Hay una canción que no puedo evitar escuchar sin llorar. Es una de las tantísimas que mi padre ponía en el coche cuando viajábamos con él de pequeñas. Siempre tuvo un variado y acusado gusto musical. Así que desde muy niñas (mi hermana y yo) ya conocíamos a Chavela Vargas, Luis Eduardo Aute, Los Brincos o Raphael. Pero también escuchábamos canciones de Elvis, The Beatles e incluso los Creedence Clearwater Revival; mientras que la mayoría de nuestros amigos se interesaban por géneros más infantiles.

La música, en cualquier idioma, fue una de sus pasiones y no necesitaba entenderla para emocionarse e, incluso, reproducir la canción a su manera. Tanto es así que su mayor legado ha sido una gran colección de discos de vinilo de todos los estilos e intérpretes y un repertorio aún mayor de cintas de cassette a modo de recopilatorios de grandes éxitos grabadas por él mismo que ha heredado mi sobrino Raúl, junto a un reproductor. Siendo muy pequeño ya llamó su atención, pero algún día, con la edad, descubrirá que recibió de su abuelo un tesoro.

Hace cuatro o cinco años volví a escucharla, después de mucho tiempo. Andábamos (en familia) por un paseo en una playa de Alicante y a lo lejos un músico interpretaba viejas canciones con una guitarra. Raúl, que desde niño siempre se fascinó con la música, se acercó al solista y cuando los demás le seguimos empezamos a oír los primeros acordes.

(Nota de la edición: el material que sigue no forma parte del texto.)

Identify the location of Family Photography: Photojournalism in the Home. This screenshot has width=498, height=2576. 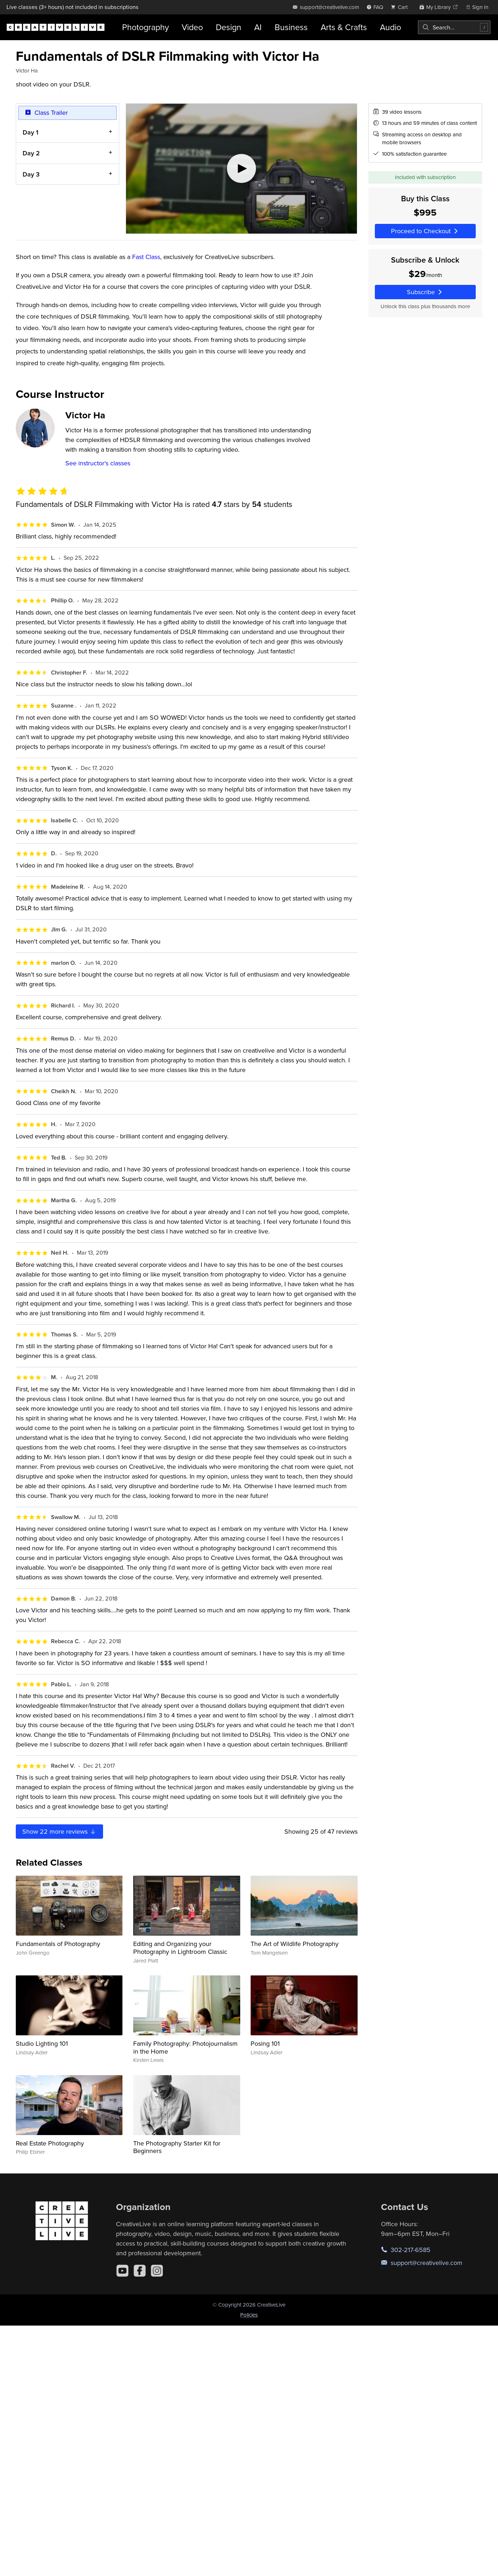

No fui la única en sorprenderme y emocionarme. Siempre me pareció una melodía tristísima, incluso antes de alcanzar a comprender el dolor que expresaba. Cuando tuve edad de preguntarme por la historia que contaba no dudé en ‘investigar’ para discernir qué significaba aquella melancólica zambra que mi padre escuchaba y tarareaba una y otra vez.

La canción, compuesta por el pianista Ariel Ramírez y el escritor Félix Luna y popularizada por Mercedes Sosa, aunque fue interpretada por innumerables artistas, es un homenaje a la poetisa argentina Alfonsina Storni que se suicidó en 1938 en Mar de Plata saltando al agua desde una escollera. Aunque la ‘copla’ relata una versión un tanto más romántica de su fin en el que la escritora se adentra lentamente en las aguas desde una «blanca arena que lame el mar» para «recostarse arrullada en el canto de las caracolas marinas».

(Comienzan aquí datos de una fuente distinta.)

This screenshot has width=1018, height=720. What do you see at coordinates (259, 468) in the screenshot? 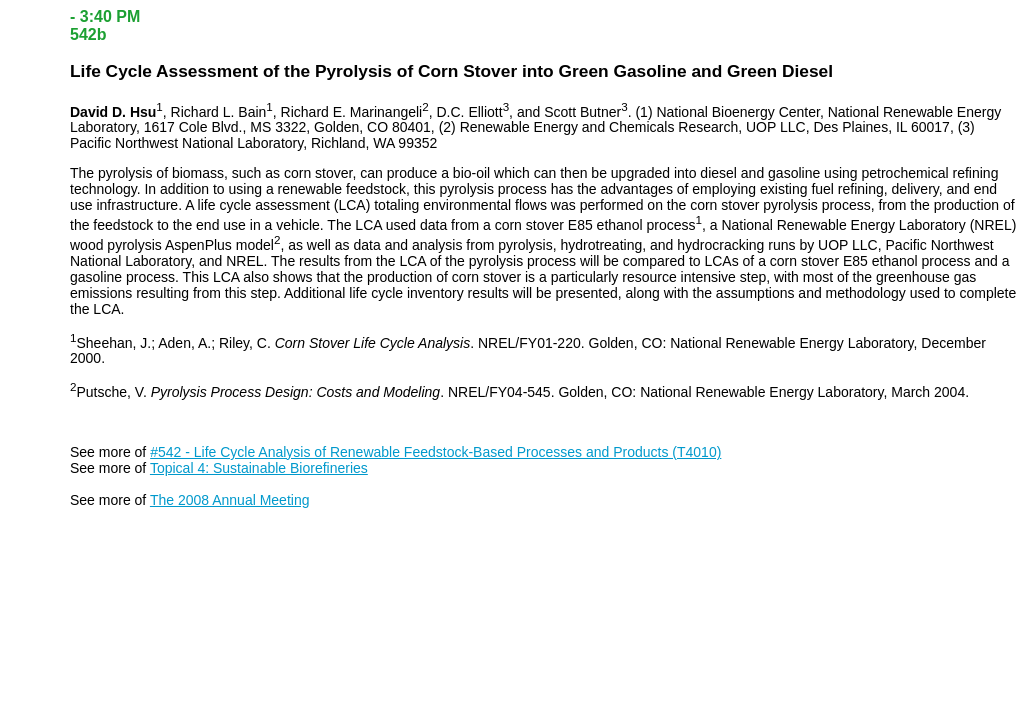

Siempre me pregunté por aquella «angustia que la acompañó» y que precipitó la vida de la poetisa feminista por «caminos de algas y de coral». Es tal el impacto que me causó, desde niña, la detallada recreación de su abandono en el mar que no puedo evitar, una y otra vez, cuando estoy frente a él recordar la escena.

Hace unos días volvía al mar. Era la primera vez que llevábamos al ‘Pequeño ratón’ y nos preguntábamos cuál sería su reacción ante el agua salada y fría, y las olas. Desde luego su historia no fue ni mucho menos tan trágica como en Alfonsina y el mar’. Quedó embelesado por su movimiento, incluso después de que una ola le cubriese por completo mientras jugaba con su papá. Y yo me alegré de estar ahí para podérselo enseñar y de que él algún día también recuerde las cosas que hizo con sus papás, como hay cosas que de los míos jamás podré olvidar.